Molecular Classification and Respective Radiological Phenotypes of Breast Cancers: A Pictorial Essay
PICTORIAL ESSAY
Hong Kong J Radiol 2023 Sep;26(3):206-16 | Epub 11 Sep 2023
Molecular Classification and Respective Radiological Phenotypes of Breast Cancers: A Pictorial Essay
SM Yu1, YH Chan1, YS Chan1, C Tsoi1, GKF Tam2, EHY Hung1, WCW Chu1, HHL Chau1
1 Department of Imaging and Interventional Radiology, Prince of Wales Hospital, Hong Kong SAR, China
2 Department of Radiology, North District Hospital, Hong Kong SAR, China
Correspondence: Dr HHL Chau, Department of Imaging and Interventional Radiology, Prince of Wales Hospital, Hong Kong SAR, China. Email:
Submitted: 30 Mar 2022; Accepted: 17 Jun 2022.

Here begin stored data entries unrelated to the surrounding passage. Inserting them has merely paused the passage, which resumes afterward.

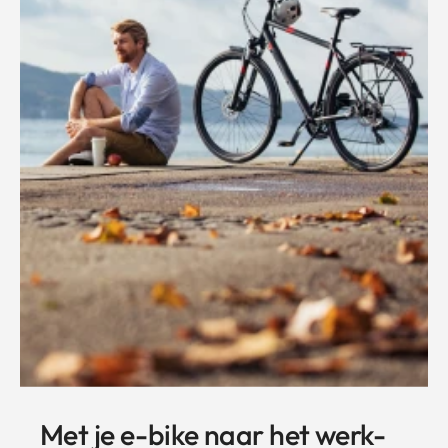
Met je e-bike naar het werk-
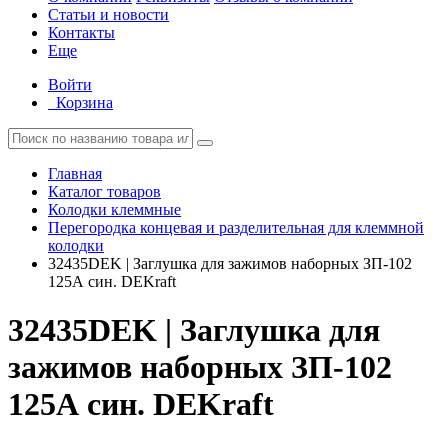
Статьи и новости
Контакты
Еще
Войти
Корзина
Главная
Каталог товаров
Колодки клеммные
Перегородка концевая и разделительная для клеммной
колодки
32435DEK | Заглушка для зажимов наборных ЗП-102
125А син. DEKraft
32435DEK | Заглушка для
зажимов наборных ЗП-102
125А син. DEKraft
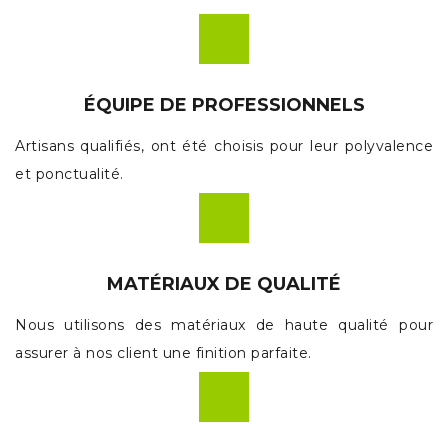
ÉQUIPE DE PROFESSIONNELS
Artisans qualifiés, ont été choisis pour leur polyvalence
et ponctualité.
MATÉRIAUX DE QUALITÉ
Nous utilisons des matériaux de haute qualité pour
assurer à nos client une finition parfaite.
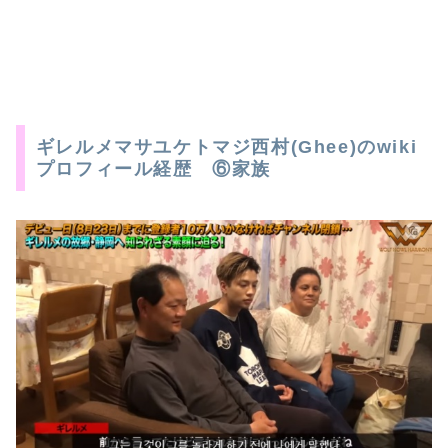
ギレルメマサユケトマジ西村(Ghee)のwiki
プロフィール経歴 ⑥家族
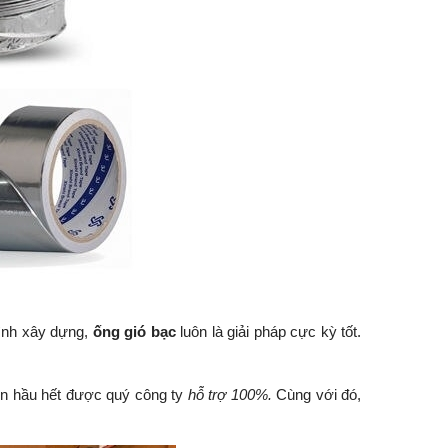
rình xây dựng,
ống gió bạc
luôn là giải pháp cực kỳ tốt.
ển hầu hết được quý công ty
hỗ trợ 100%.
Cùng với đó,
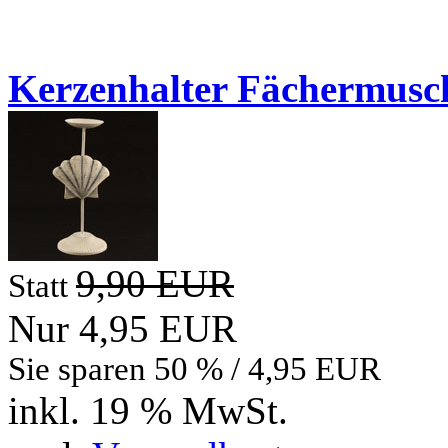
Neue Artikel
Kerzenhalter Fächermusch
9,90 EUR
Statt
Nur 4,95 EUR
Sie sparen 50 % / 4,95 EUR
inkl. 19 % MwSt.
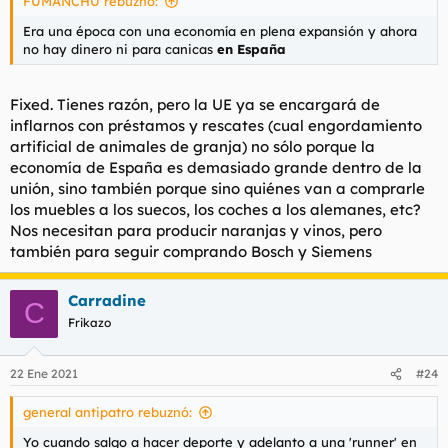
FUMANCHU rebuznó:
:
Era una época con una economía en plena expansión y ahora
no hay dinero ni para canicas
en España
Fixed. Tienes razón, pero la UE ya se encargará de
inflarnos con préstamos y rescates (cual engordamiento
artificial de animales de granja) no sólo porque la
economía de España es demasiado grande dentro de la
unión, sino también porque sino quiénes van a comprarle
los muebles a los suecos, los coches a los alemanes, etc?
Nos necesitan para producir naranjas y vinos, pero
también para seguir comprando Bosch y Siemens
Carradine
C
Frikazo
22 Ene 2021
#24
general antipatro rebuznó:
Yo cuando salgo a hacer deporte y adelanto a una 'runner' en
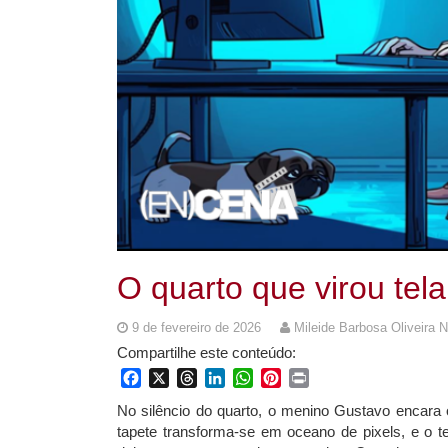
O quarto que virou tela
9 de fevereiro de 2026
Mileide Barbosa Oliveira 
Compartilhe este conteúdo:
Facebook
X
Threads
LinkedIn
WhatsApp
Pinterest
Print
No silêncio do quarto, o menino Gustavo encar
tapete transforma-se em oceano de pixels, e o t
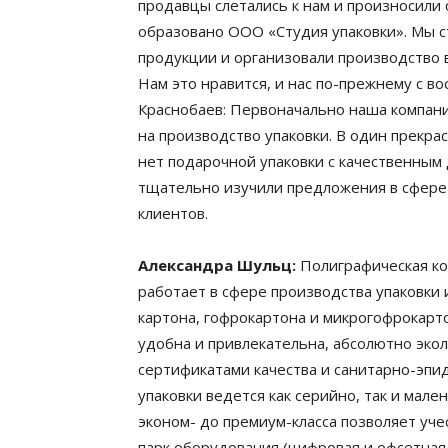
продавцы слетались к нам и произносили о
образовано ООО «Студия упаковки». Мы с
продукции и организовали производство в 
Нам это нравится, и нас по-прежнему с в
Краснобаев: Первоначально наша компани
на производство упаковки. В один прекра
нет подарочной упаковки с качественным 
тщательно изучили предложения в сфере
клиентов.
Александра Шульц:
Полиграфическая ко
работает в сфере производства упаковки 
картона, гофрокартона и микрогофрокарто
удобна и привлекательна, абсолютно эко
сертификатами качества и санитарно-эп
упаковки ведется как серийно, так и мале
эконом- до премиум-класса позволяет уч
парк оборудования (цифровая и офсетная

Contributors: SMY, WCWC and HHLC designed the study. SMY, YHC, YSC, CT and HHLC acquired and analysed the data. SMY and
HHLC drafted the manuscript. SMY, GKFT, EHYH, WCWC and HHLC critically revised the manuscript for important intellectual content. All
authors had full access to the data, contributed to the study, approved the final version for publication, and take responsibility for its accuracy and integrity.
Conflicts of Interest: As editors of the journal, YHC and WCWC were not involved in the peer review process. Other authors have disclosed no conflicts of interest.
Funding/Support: This study received no specific grant from any funding agency in the public, commercial, or not-for-profit sectors.
Data Availability: All data generated or analysed during the present study are available from the corresponding author on reasonable request.
Ethics Approval: The study was approved by the Joint Chinese University of Hong Kong–New Territories East Cluster Clinical Research Ethics Committee (Ref No.: 2022.192). A waiver of informed consent of patients was granted by the Committee due to the retrospective nature of the study and no patient identifiers were used.
INTRODUCTION
According to the Centre for Health Protection, breast
cancer is the most common cancer among females in
Hong Kong.[1] In all, 4956 new cases of female breast
cancer were diagnosed in Hong Kong and the crude
incidence rate was 121.9 per 100,000 women in 2020.[1]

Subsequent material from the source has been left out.